Institute of Medical Engineering, Graz University of Technology, Stremayrgasse 16, 8010 Graz, Austria.
Institute for Mathematics and Scientific Computing, University of Graz, NAWI Graz, Heinrichstrasse 36, 8010 Graz, Austria.
Neuroimage. 2017 Aug 15;157:81-96. doi: 10.1016/j.neuroimage.2017.05.054. Epub 2017 May 27.
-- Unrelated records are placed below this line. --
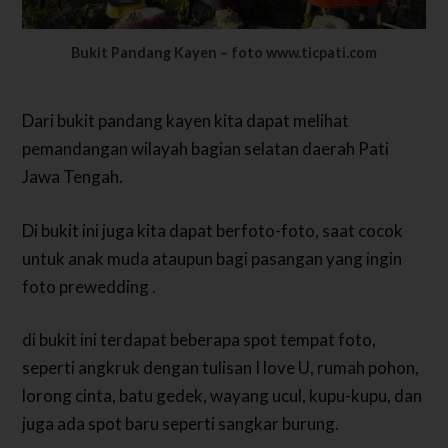
Bukit Pandang Kayen – foto www.ticpati.com
Dari bukit pandang kayen kita dapat melihat
pemandangan wilayah bagian selatan daerah Pati
Jawa Tengah.
Di bukit ini juga kita dapat berfoto-foto, saat cocok
untuk anak muda ataupun bagi pasangan yang ingin
foto prewedding .
di bukit ini terdapat beberapa spot tempat foto,
seperti angkruk dengan tulisan I love U, rumah pohon,
lorong cinta, batu gedek, wayang ucul, kupu-kupu, dan
juga ada spot baru seperti sangkar burung.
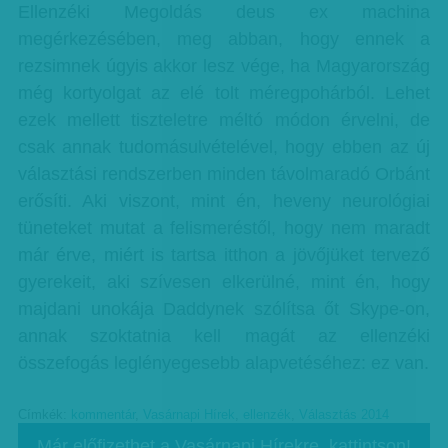
Ellenzéki Megoldás deus ex machina
megérkezésében, meg abban, hogy ennek a
rezsimnek úgyis akkor lesz vége, ha Magyarország
még kortyolgat az elé tolt méregpohárból. Lehet
ezek mellett tiszteletre méltó módon érvelni, de
csak annak tudomásulvételével, hogy ebben az új
választási rendszerben minden távolmaradó Orbánt
erősíti. Aki viszont, mint én, heveny neurológiai
tüneteket mutat a felismeréstől, hogy nem maradt
már érve, miért is tartsa itthon a jövőjüket tervező
gyerekeit, aki szívesen elkerülné, mint én, hogy
majdani unokája Daddynek szólítsa őt Skype-on,
annak szoktatnia kell magát az ellenzéki
összefogás leglényegesebb alapvetéséhez: ez van.
Címkék:
kommentár
,
Vasárnapi Hírek
,
ellenzék
,
Választás 2014
Már előfizethet a Vasárnapi Hírekre, kattintson!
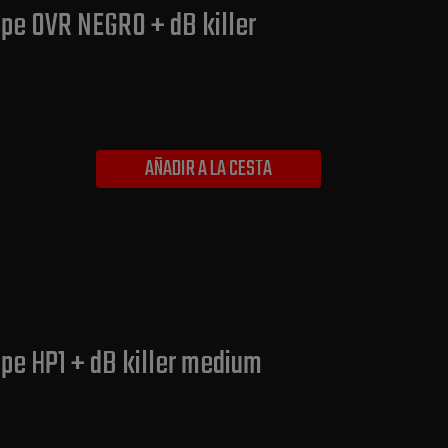
pe OVR NEGRO + dB killer
AÑADIR A LA CESTA
pe HP1 + dB killer medium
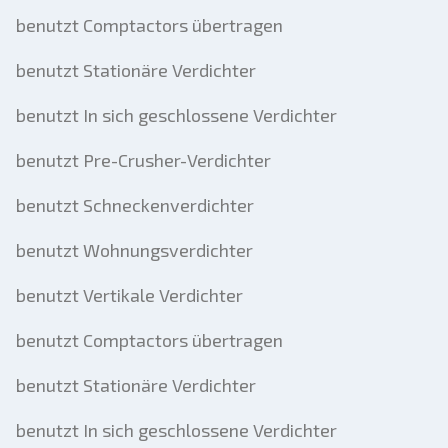
benutzt Comptactors übertragen
benutzt Stationäre Verdichter
benutzt In sich geschlossene Verdichter
benutzt Pre-Crusher-Verdichter
benutzt Schneckenverdichter
benutzt Wohnungsverdichter
benutzt Vertikale Verdichter
benutzt Comptactors übertragen
benutzt Stationäre Verdichter
benutzt In sich geschlossene Verdichter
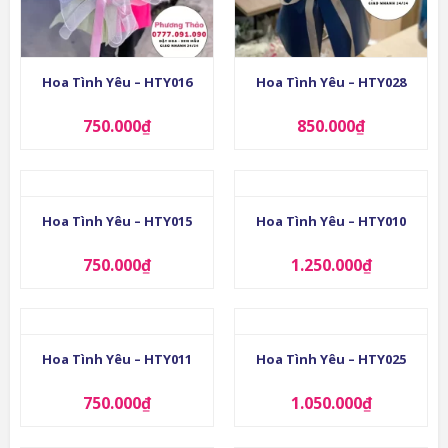
Hoa Tình Yêu – HTY016
Hoa Tình Yêu – HTY028
750.000
₫
850.000
₫
Hoa Tình Yêu – HTY015
Hoa Tình Yêu – HTY010
750.000
₫
1.250.000
₫
Hoa Tình Yêu – HTY011
Hoa Tình Yêu – HTY025
750.000
₫
1.050.000
₫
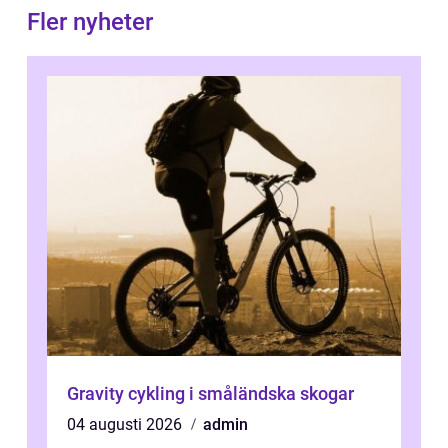
Fler nyheter
Gravity cykling i småländska skogar
04 augusti 2026
admin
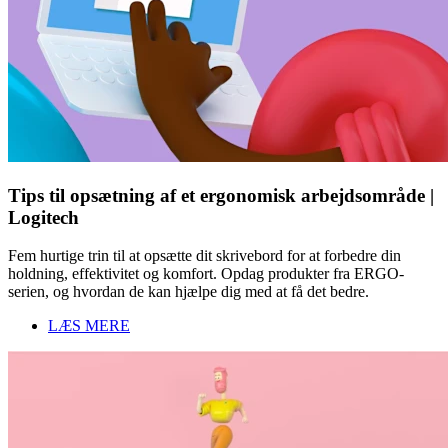
Tips til opsætning af et ergonomisk arbejdsområde |
Logitech
Fem hurtige trin til at opsætte dit skrivebord for at forbedre din
holdning, effektivitet og komfort. Opdag produkter fra ERGO-
serien, og hvordan de kan hjælpe dig med at få det bedre.
LÆS MERE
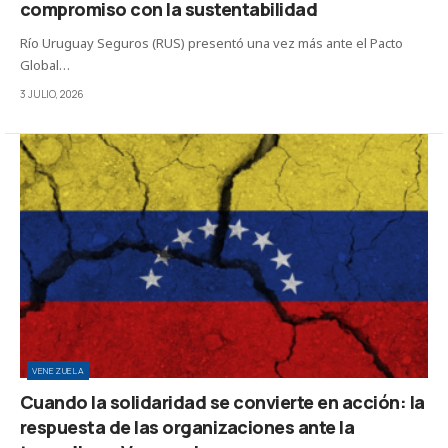
compromiso con la sustentabilidad
Río Uruguay Seguros (RUS) presentó una vez más ante el Pacto
Global…
3 JULIO, 2026
VENEZUELA
Cuando la solidaridad se convierte en acción: la
respuesta de las organizaciones ante la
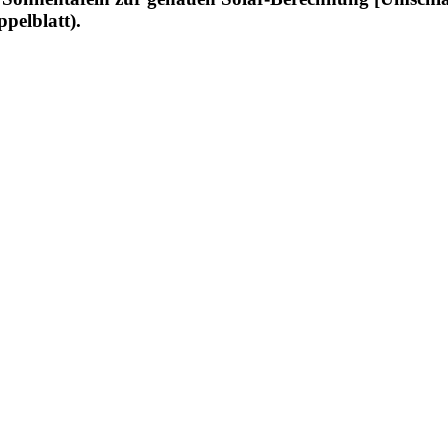
pelblatt).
In arterial spin labeling (ASL) a perfusion weighted image is achieved by subtracting a label image from a control image. This perfusion weighted image has an intrinsically low signal to noise ratio and numerous measurements are required to achieve reliable image quality, especially at higher spatial resolutions. To overcome this limitation various denoising approaches have been published using the perfusion weighted image as input for denoising. In this study we propose a new spatio-temporal filtering approach based on total generalized variation (TGV) regularization which exploits the inherent information of control and label pairs simultaneously. In this way, the temporal and spatial similarities of all images are used to jointly denoise the control and label images. To assess the effect of denoising, virtual ground truth data were produced at different SNR levels. Furthermore, high-resolution in-vivo pulsed ASL data sets were acquired and processed. The results show improved image quality, quantitative accuracy and robustness against outliers compared to seven state of the art denoising approaches.
在动脉自旋标记(ASL)中,通过从对照图像中减去标记图像来获得灌注加权图像。该灌注加权图像固有地具有低信噪比,并且需要进行多次测量才能获得可靠的图像质量,尤其是在更高的空间分辨率下。为了克服这一限制,已经使用各种去噪方法来发布,将灌注加权图像作为输入用于去噪。在这项研究中,我们提出了一种新的基于全广义变分(TGV)正则化的时空滤波方法,该方法同时利用了控制和标记对的固有信息。通过这种方式,利用所有图像的时间和空间相似性来共同对控制和标记图像进行去噪。为了评估去噪效果,在不同 SNR 水平下生成了虚拟真实数据。此外,还采集和处理了高分辨率的体内脉冲 ASL 数据集。结果表明,与七种最先进的去噪方法相比,该方法在图像质量、定量准确性和抗异常值能力方面均有所提高。